And because the bulk of her experience had come on the Kenai, Kelsey didn’t grow despondent when her morning’s fishing got off to a less than furious start.

It’s one of the state’s best known rivers, true enough, but all that acclaim didn’t come from giving up boatloads of kings. They’re the least abundant of North America’s five species of Pacific salmon anyway, and only in select watersheds can one expect to find consistently steady action of the sort often found with the other salmon species. Among Alaska’s top ten or so destinations for river-running Chinook, the Kenai would rate very low as far as per-hour production goes. Still, on this morning, before the river reverted to form and things got slow, each of Kelsey’s companions had landed a solid fish.

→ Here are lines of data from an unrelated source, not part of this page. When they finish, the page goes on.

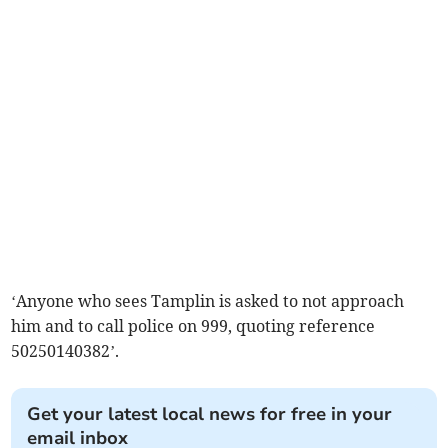
‘Anyone who sees Tamplin is asked to not approach
him and to call police on 999, quoting reference
50250140382’.
Get your latest local news for free in your
email inbox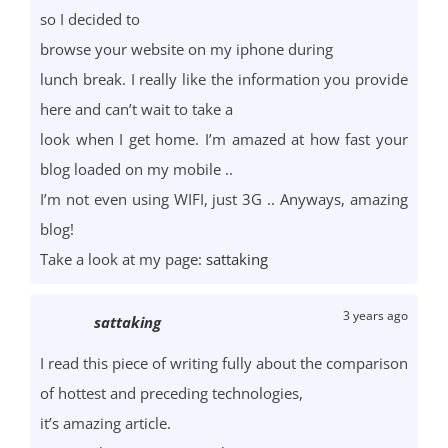
so I decided to
browse your website on my iphone during
lunch break. I really like the information you provide
here and can’t wait to take a
look when I get home. I’m amazed at how fast your
blog loaded on my mobile ..
I’m not even using WIFI, just 3G .. Anyways, amazing
blog!
Take a look at my page:
sattaking
3 years ago
sattaking
I read this piece of writing fully about the comparison
of hottest and preceding technologies,
it’s amazing article.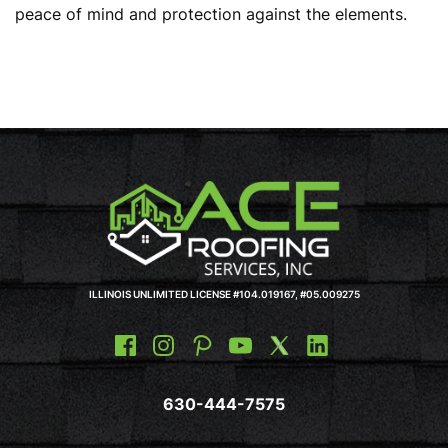
peace of mind and protection against the elements.
ILLINOIS UNLIMITED LICENSE #104.019167, #05.009275
630-444-7575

With a good many folks, two things usually happen here. One, an angler will press, anxious to even the score, and a great deal of the time that anxiety will one way or another lead to a missed fish. Secondly, and maybe this is a little easier to forgive, an angler will allow just enough boredom to creep in so that all the sights and sounds of a bright, blue-sky day on the river begin to take over. Kelsey, as her father is quick to point out, isn’t like that. And on this day she proved it, bearing down and concentrating on the bite that would surely come. When it did, there was no mistaking the source. In her own words: “Suddenly the rod buried.”

Almost immediately, as the graphite nearly doubled over to touch the water’s surface, she and her fellow anglers had something else to think about, namely everyone’s favorite Kenai question—How big?

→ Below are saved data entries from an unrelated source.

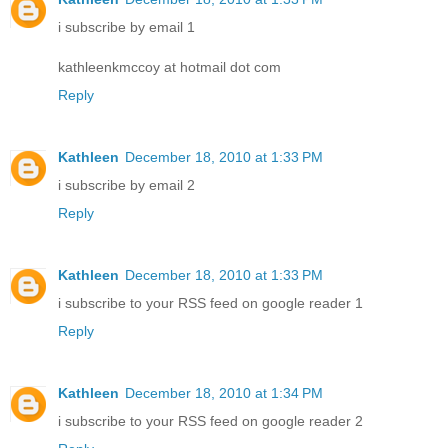
i subscribe by email 1
kathleenkmccoy at hotmail dot com
Reply
Kathleen
December 18, 2010 at 1:33 PM
i subscribe by email 2
Reply
Kathleen
December 18, 2010 at 1:33 PM
i subscribe to your RSS feed on google reader 1
Reply
Kathleen
December 18, 2010 at 1:34 PM
i subscribe to your RSS feed on google reader 2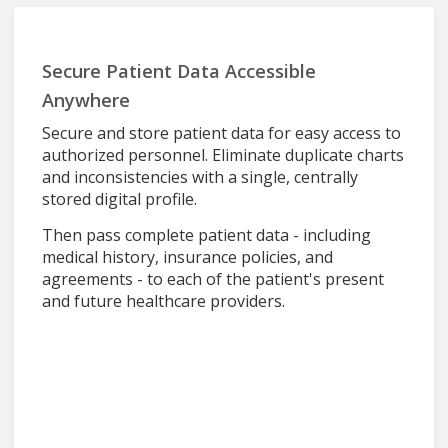
Secure Patient Data Accessible
Anywhere
Secure and store patient data for easy access to
authorized personnel. Eliminate duplicate charts
and inconsistencies with a single, centrally
stored digital profile.
Then pass complete patient data - including
medical history, insurance policies, and
agreements - to each of the patient's present
and future healthcare providers.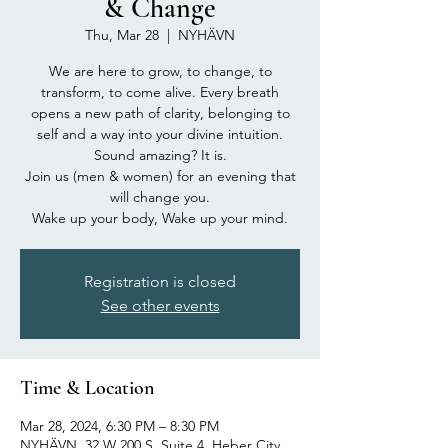
& Change
Thu, Mar 28
  |  
NYHÄVN
We are here to grow, to change, to
transform, to come alive. Every breath
opens a new path of clarity, belonging to
self and a way into your divine intuition.
Sound amazing? It is.
Join us (men & women) for an evening that
will change you.
Wake up your body, Wake up your mind.
Registration is closed
See other events
Time & Location
Mar 28, 2024, 6:30 PM – 8:30 PM
NYHÄVN, 32 W 200 S, Suite 4, Heber City,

Then she could worry about landing it.

In the instant that exists between the dull, dripping gray of breakup and the full-blown bloom of summer, anglers in the Land of the Midnight Sun must shake free of the rust that tends to build over the long winter months, accumulating on both our gear and ourselves like thirty inches of freshly-fallen white. There is no warm up in Alaska, no grace period, no learning curve. The first of the salmon to arrive en masse from the Pacific are also the least likely to tolerate faulty equipment or rookie mistakes. On the Kenai, an average fish can break a rod with a single stroke of its massive tail. Leaders snap like kindling, even when everything has been done right. Hearts, of course, are the next to go. With the kind of king Kelsey Brush found herself tied into, an angler has to do everything perfectly, applying pressure at just the right times, letting the fish run when it must, while the boat operator takes care of his end and the person on the net prays he won’t be the one to knock the fish loose.

At this point, no one had gotten a look at Kelsey’s big king. “It did not come to the surface for a long time,” she explained, “so I didn’t know how big it really was. I knew it had to be at least 45 pounds, and then it finally came to the surface. It was HUGE!”

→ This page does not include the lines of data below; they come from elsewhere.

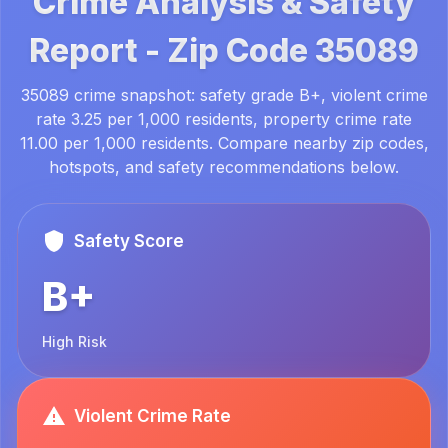
Crime Analysis & Safety
Report -
Zip Code
35089
35089 crime snapshot: safety grade B+, violent crime
rate 3.25 per 1,000 residents, property crime rate
11.00 per 1,000 residents. Compare nearby zip codes,
hotspots, and safety recommendations below.
Safety Score
B+
High Risk
Violent Crime Rate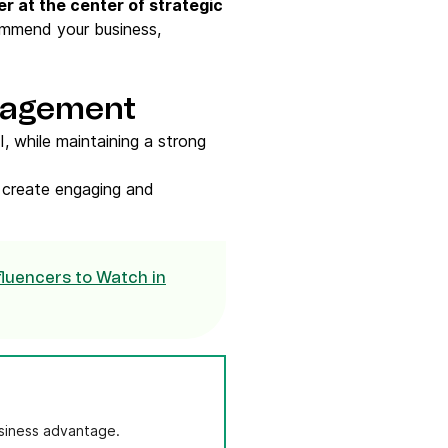
r at the center of strategic
ommend your business,
ngagement
I, while maintaining a strong
n create engaging and
luencers to Watch in
usiness advantage.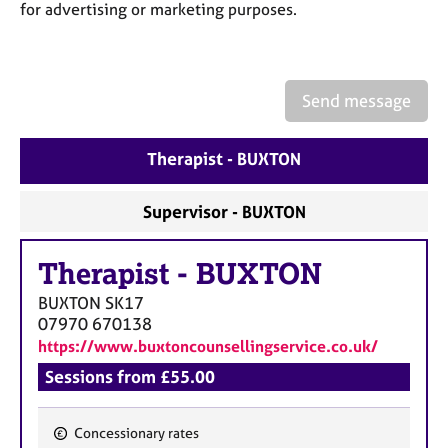
a
for advertising or marketing purposes.
p
y
Send message
Therapist - BUXTON
Supervisor - BUXTON
Therapist
-
BUXTON
BUXTON
SK17
07970 670138
https://www.buxtoncounsellingservice.co.uk/
Sessions from £55.00
Concessionary rates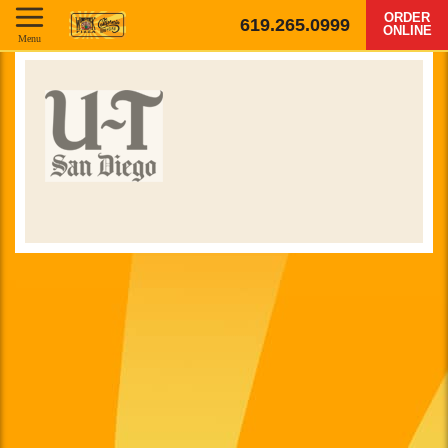
ORDER
619.265.0999
ONLINE
Menu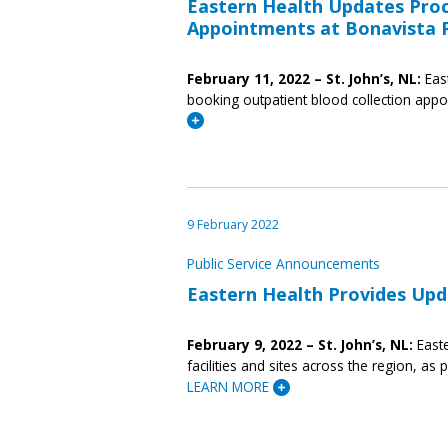
Eastern Health Updates Proc
Appointments at Bonavista P
February 11, 2022 – St. John’s, NL:
Eas
booking outpatient blood collection appo
9 February 2022
Public Service Announcements
Eastern Health Provides Upda
February 9, 2022 – St. John’s, NL:
Easte
facilities and sites across the region, as
LEARN MORE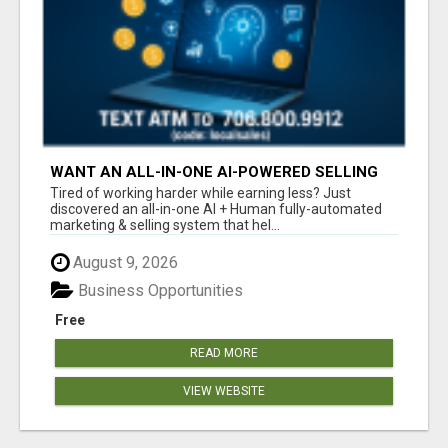
WANT AN ALL-IN-ONE AI-POWERED SELLING
SYSTEM THAT WORKS WHILE YOU SLEEP?
Tired of working harder while earning less? Just
discovered an all-in-one AI + Human fully-automated
marketing & selling system that hel...
August 9, 2026
Business Opportunities
Free
READ MORE
VIEW WEBSITE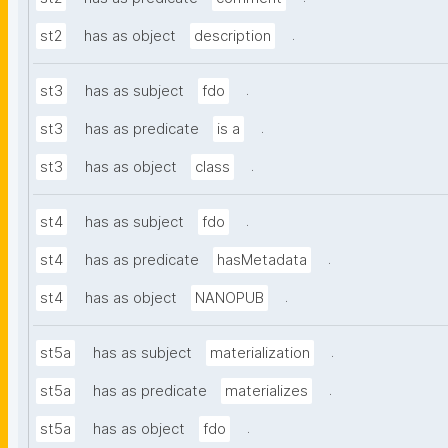
.
st2
has as object
description
.
st3
has as subject
fdo
.
st3
has as predicate
is a
.
st3
has as object
class
.
st4
has as subject
fdo
.
st4
has as predicate
hasMetadata
.
st4
has as object
NANOPUB
.
st5a
has as subject
materialization
.
st5a
has as predicate
materializes
.
st5a
has as object
fdo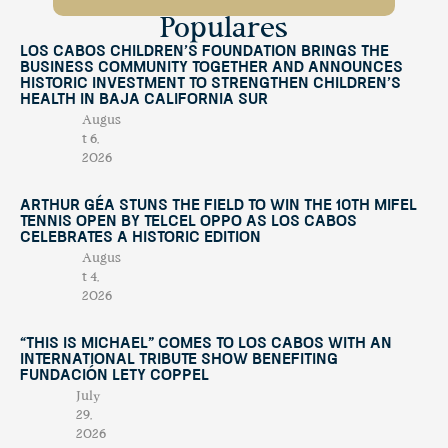
Populares
Los Cabos Children’s Foundation Brings the
Business Community Together and Announces
Historic Investment to Strengthen Children’s
Health in Baja California Sur
Augus
t 6,
2026
Arthur Géa Stuns the Field to Win the 10th Mifel
Tennis Open by Telcel OPPO as Los Cabos
Celebrates a Historic Edition
Augus
t 4,
2026
“This Is Michael” Comes to Los Cabos with an
International Tribute Show Benefiting
Fundación Lety Coppel
July
29,
2026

When it was all said and done, the net-man able to exhale, Kelsey’s big Kenai king taped out at approximately 70 pounds (the fish was 51 inches long, with a girth of 31 inches). It never left the water, not when the hook was removed, not for a quick photo, and certainly not for weighing.

I mention the matter of weighing the fish because soon after, Kelsey’s father filled out all the requisite paperwork and submitted it for a chance at a Junior IGFA world record. Kelsey was understandably excited (as a Junior IGFA member since she was three years old, she knew all about the organization’s world records), but that excitement soon turned to disappointment.

According to the International Game Fish Association rulebook, fish that are to be considered for a world record must have been weighed on a certified scale. For regular records, the scale must be on land, too. However, for Junior IGFA record candidates, the fish can be weighed on-stream, which greatly aids in the possibility of a successful live release. Here’s the problem: Alaska state law prohibits the removal from the water of any Chinook salmon that is to be released. Weigh it, and technically, you should kill it. Kelsey—and Avery, her guide for the day—knew that, and record or not, they did the right thing by adhering to the state’s regulations. The world-record application was denied.

The standing IGFA world record for a Junior Female (age 11 to 16) is 54 pounds, 4 ounces; the record for Junior Smallfry (10 and under) is 51 pounds, 0 ounces. Obviously, Kelsey’s fish wasn’t rejected because it was too small. She could have peeled off a few fillets for the backyard barbecue and still been left with five pounds to spare.

Yet, I can’t find the IGFA completely at fault here. They have the unenviable task of certifying an extraordinary number of world records every year, and of setting the standards by which those records will be judged. And in the world of record-hunters, no one much cares about king salmon. Records for the planet’s more glamorous sport fish, on the other hand, can be hotly contested—and frequently, they are. Through some ingenious and creative new methods employed by a number of anglers, the IGFA reports that they are certifying an increasing number of records where the fish was released, but in general, record fish are dead fish. It’s unfortunate that the need for precision makes it very difficult for an angler to comply with the weighing requirements and still release the fish alive, especially for an organization “committed to the conservation of game fish and the promotion of responsible, ethical angling practices through science, education, rule making and record keeping.”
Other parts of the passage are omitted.